Given data -
* * * * * * *
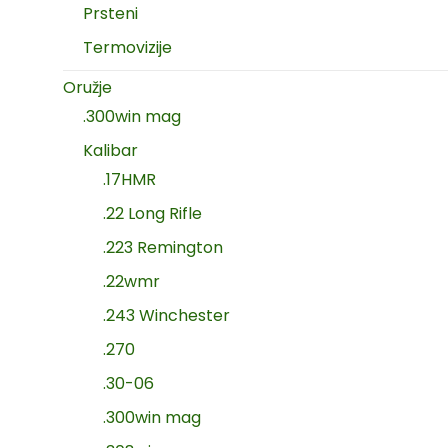
Prsteni
Termovizije
Oružje
.300win mag
Kalibar
.17HMR
.22 Long Rifle
.223 Remington
.22wmr
.243 Winchester
.270
.30-06
.300win mag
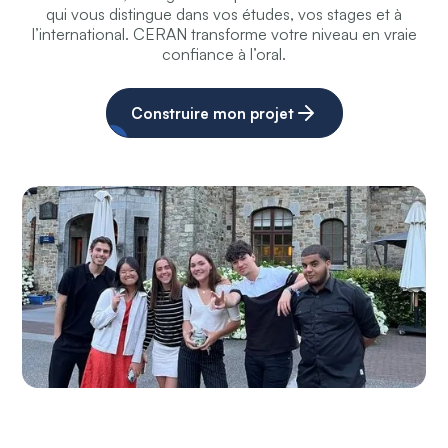
qui vous distingue dans vos études, vos stages et à
l’international. CERAN transforme votre niveau en vraie
confiance à l’oral.
Construire mon projet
* * * * * * *
Prompt - Could you reproduce every entry exactly, leaving out the pictures?

Problem solution -
Prsteni
Termovizije
Oružje
.300win mag
Kalibar
.17HMR
.22 Long Rifle
.223 Remington
.22wmr
.243 Winchester
.270
.30-06
.300win mag
qui vous distingue dans vos études, vos stages et à
l’international. CERAN transforme votre niveau en vraie
confiance à l’oral.
Construire mon projet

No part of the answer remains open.